It appears providers of healthcare plans for employees —including unions-- are starting to get down to serious business about how they will cut the cost of delivering benefits in the face of the federal Affordable Care Act (aka Obamacare) provisions going into effect at the top of the year.

A glaring example of how critical this issue is to plan providers and beneficiaries alike is exemplified by a major trucking labor story.

While members of the International Brotherhood of Teamsters (IBT) approved a national master agreement with United Parcel Service (UPS) in June, health-care benefits were such a sticking point for workers in the UPS Freight division that they felt strongly enough to vote down the five-year contract itself along with 17 local supplemental agreements and riders.

At the time, reported the Associated Press(AP), the Teamsters laid the blame for that rejection  on a provision that would switch 140,000 employees from a UPS-sponsored health insurance plan to one that would be jointly administered by the company and the union.

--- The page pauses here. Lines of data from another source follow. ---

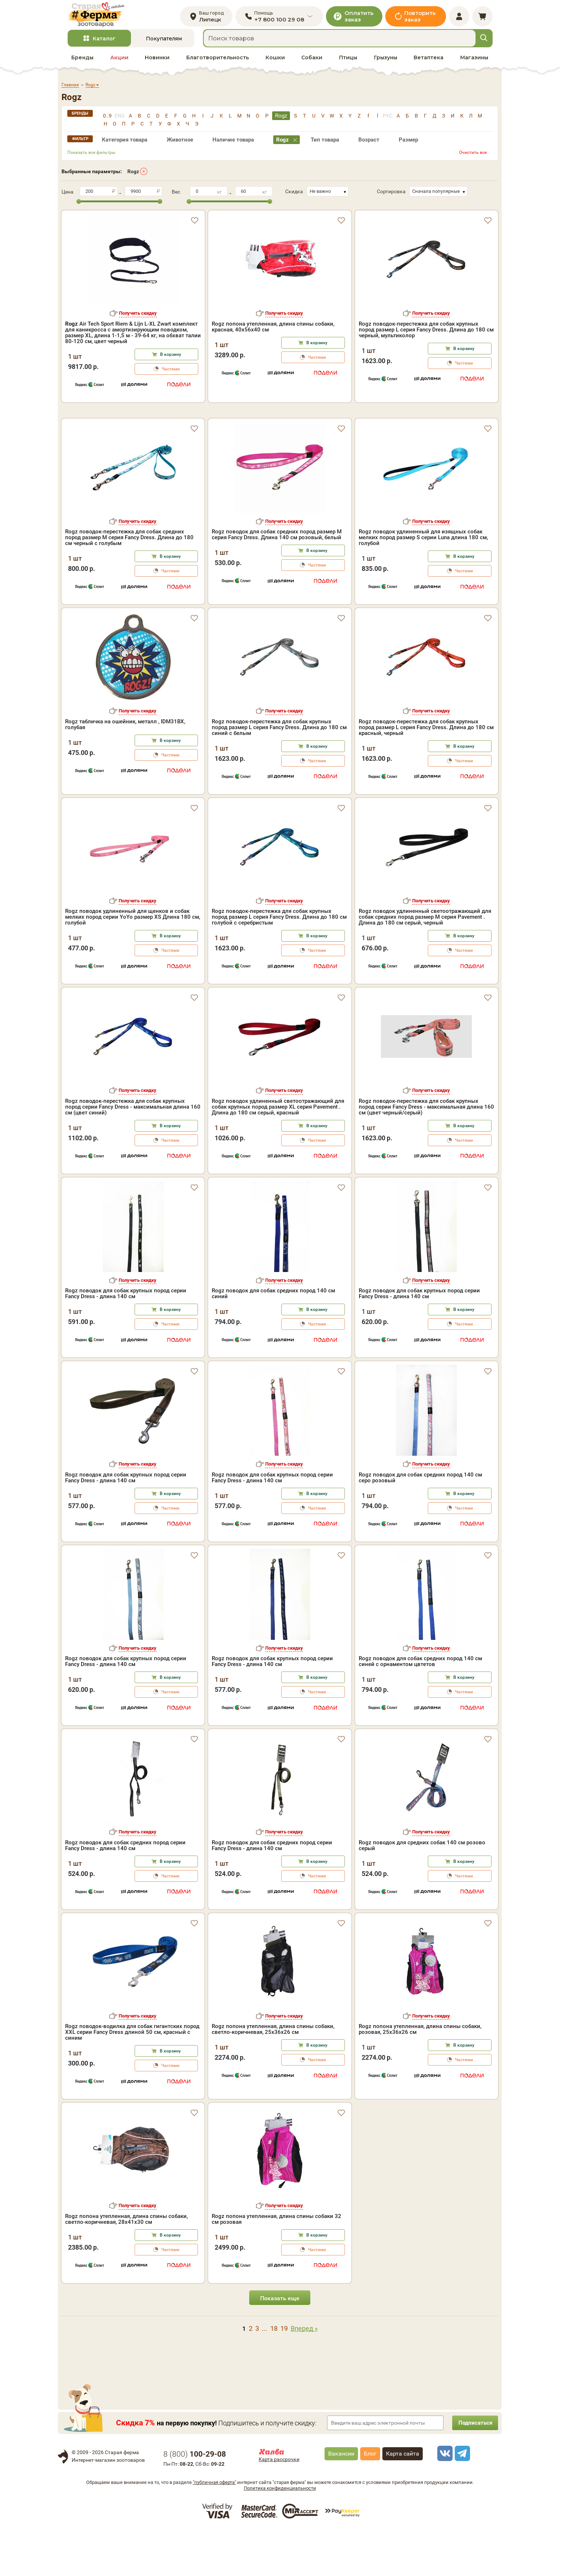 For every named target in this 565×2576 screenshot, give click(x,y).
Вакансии (341, 2499)
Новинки (157, 62)
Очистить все (473, 157)
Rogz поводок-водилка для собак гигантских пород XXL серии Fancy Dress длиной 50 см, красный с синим (132, 2078)
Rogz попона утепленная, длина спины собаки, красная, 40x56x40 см (273, 331)
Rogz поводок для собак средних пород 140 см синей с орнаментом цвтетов (420, 1707)
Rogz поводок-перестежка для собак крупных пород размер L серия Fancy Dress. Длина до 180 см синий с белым (279, 773)
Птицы (348, 62)
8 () (194, 2500)
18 (274, 2374)
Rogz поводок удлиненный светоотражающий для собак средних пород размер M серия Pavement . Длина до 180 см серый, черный (425, 962)
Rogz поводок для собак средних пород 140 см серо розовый (420, 1523)
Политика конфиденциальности (280, 2534)
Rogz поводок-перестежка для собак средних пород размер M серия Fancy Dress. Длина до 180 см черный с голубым (129, 583)
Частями (171, 373)
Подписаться (472, 2468)
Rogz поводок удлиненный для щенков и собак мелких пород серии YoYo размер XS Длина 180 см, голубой (132, 962)
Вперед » (304, 2374)
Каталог (104, 43)
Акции (119, 62)
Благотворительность (217, 62)
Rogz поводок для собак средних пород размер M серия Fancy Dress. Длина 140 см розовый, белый (277, 580)
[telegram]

Critics of that plan contended it would provide inferior benefits and require employees to pay higher deductibles and co-payments than under the UPS plan, but the union countered that the change was in response to a UPS proposal to cut health benefits, AP reported.

After the nay votes, UPS said it viewed those results as “part of the normal negotiating process,” with John McDevitt, sr. vp— Human Resources & Labor Relations noting that “ it will be 'business as usual' while UPS and the IBT resolve remaining issues…”

According to IBT, it held a meeting Sept. 4th to lay out changes in the health-care plan negotiated since the June vote for local union leaders representing Teamsters at UPS who currently receive IBT’s TeamCare health-care benefits or are moving into the TeamCare plan. The union said re-voting on seven of the rejected supplements and riders will begin on Sept. 18.

Ken Hall, IBT general secretary-treasurer and co-chair of its UPS National Negotiating Committee, said because the TeamCare plan will be receiving an “influx of hundreds of thousands of Teamster participants and their families, their bargaining power in the industry has increased…  This allowed the trustees of the plan to make some improvements to the initial plan that are important to our members."

Among critics of the voted-down Teamsters-UPS health-care proposal is the Teamsters for a Democratic Union (TDU). “After being forced by the Vote No movement to reverse many healthcare cuts, the International Union is pulling out all the stops to push for members to approve the rejected contract supplements,” TDU said after IBT’s September meeting. … “Members voted ‘No’ [in June] to stop healthcare cuts, protect their benefits and win improvements in their supplements.”

Meanwhile, UPS is also dealing with how to bring down its healthcare costs for white-collar workers.

In a memo issued to employees recently, the company explained why, beginning in January, it will no longer provide spousal healthcare benefits to those spouses of UPS employees who work and are eligible for coverage form their own employer.

“Since the Affordable Care Act requires employers to provide affordable coverage, your spouse should be covered by their own employer— just as UPS has a responsibility to offer coverage to you, our employee,” stated the company.

The memo advised that about 33,000 spouses were currently covered under the UPS plan and “about 15,000 of these would have health care coverage available through their own employers.”

The package-delivery giant UPS pointed out that it had considered implementing a premium increase to cover spouses, but opted to limit eligibility as “one way to manage ongoing health care costs, now and into the future…”

UPS also noted that its decision was informed by considering what other firms were doing and said it found that “35% of those companies [researched] plan to exclude working spouses eligible for their own employer’s coverage in 2014.”

Dropping spousal coverage may well be the tip of an iceberg. Consider that management-consultant firm Oliver Wyman said results of its recent survey on employer-sponsored healthcare of over 1,300 firms “paint a nuanced, compelling picture of a major public institution on the verge sweeping change.”

Only 8% of employers said they planned to discontinue coverage, and 42% said they planned to maintain the status quo,” the survey found. “But two-thirds said healthcare costs were unsustainable at current rates of medical inflation— and more than half would find them unsustainable even if medical trend fell by five percentage points.”

Oliver Wyman sought reaction to “the two alternative models that are gaining the most traction in the marketplace: private healthcare exchanges and value-based networks.” It found that 20% of employers were “willing to try them even if they saved no money” and an additional 50% were interested “if they saved money.”

The consultancy said employers also showed interest in working with benefits consultants on private exchanges or contracting directly with healthcare providers on value-based networks.